- [Source information]
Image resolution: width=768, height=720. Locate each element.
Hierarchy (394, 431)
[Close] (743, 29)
...
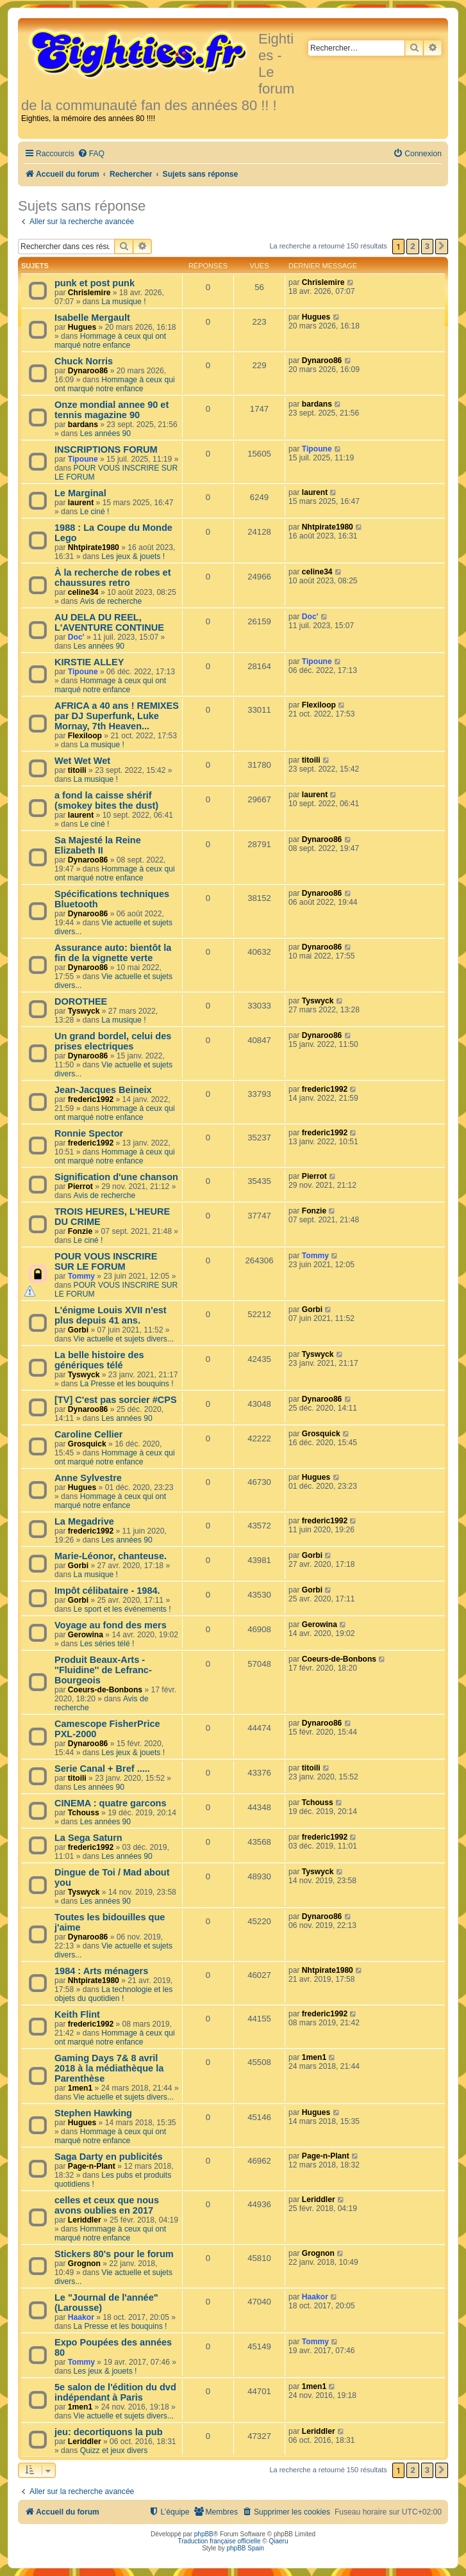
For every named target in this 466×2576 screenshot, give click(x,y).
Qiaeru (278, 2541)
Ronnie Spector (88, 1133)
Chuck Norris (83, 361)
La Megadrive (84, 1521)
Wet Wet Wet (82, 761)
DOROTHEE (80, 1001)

- [Task prompt] Reproduce, character for character, only the lines of the preceding data that start at the line with "Ronnie Spector (88, 1133)" and end at the line with "DOROTHEE (80, 1001)", both included.

- [Finished task]
Ronnie Spector (88, 1133)
Chuck Norris (83, 361)
La Megadrive (84, 1521)
Wet Wet Wet (82, 761)
DOROTHEE (80, 1001)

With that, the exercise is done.